=== Exercise ===
Word for word, print out all of the data, omitting every image.
** Information given follows **
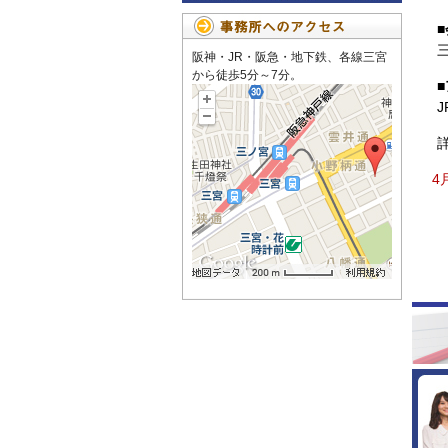
■
阪神・JR・阪急・地下鉄、各線三宮
から徒歩5分～7分。
4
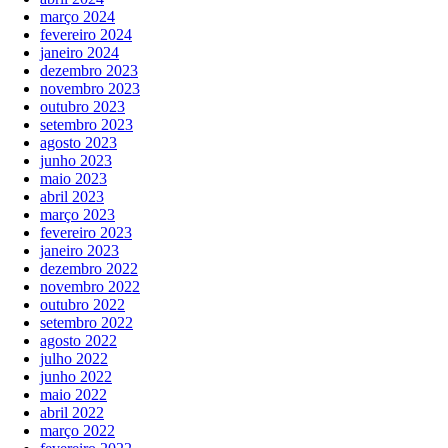
março 2024
fevereiro 2024
janeiro 2024
dezembro 2023
novembro 2023
outubro 2023
setembro 2023
agosto 2023
junho 2023
maio 2023
abril 2023
março 2023
fevereiro 2023
janeiro 2023
dezembro 2022
novembro 2022
outubro 2022
setembro 2022
agosto 2022
julho 2022
junho 2022
maio 2022
abril 2022
março 2022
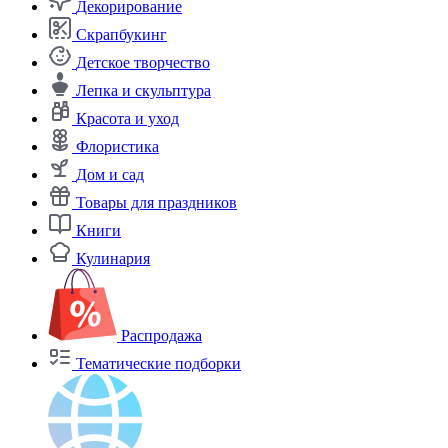
Декорирование
Скрапбукинг
Детское творчество
Лепка и скульптура
Красота и уход
Флористика
Дом и сад
Товары для праздников
Книги
Кулинария
Распродажа
Тематические подборки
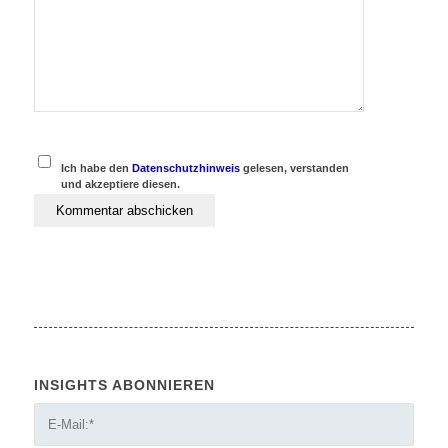
Ich habe den
Datenschutzhinweis
gelesen, verstanden
und akzeptiere diesen.
INSIGHTS ABONNIEREN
** End of Information given **
=== Solution to the exercise ===
■
阪神・JR・阪急・地下鉄、各線三宮
から徒歩5分～7分。
4
março 2024
fevereiro 2024
janeiro 2024
dezembro 2023
novembro 2023
outubro 2023
setembro 2023
agosto 2023
junho 2023
maio 2023
abril 2023
março 2023
fevereiro 2023
janeiro 2023
dezembro 2022
novembro 2022
outubro 2022
setembro 2022
agosto 2022
julho 2022
junho 2022
maio 2022
abril 2022
março 2022
Декорирование
Скрапбукинг
Детское творчество
Лепка и скульптура
Красота и уход
Флористика
Дом и сад
Товары для праздников
Книги
Кулинария
Распродажа
Тематические подборки
Ich habe den
Datenschutzhinweis
gelesen, verstanden
und akzeptiere diesen.
INSIGHTS ABONNIEREN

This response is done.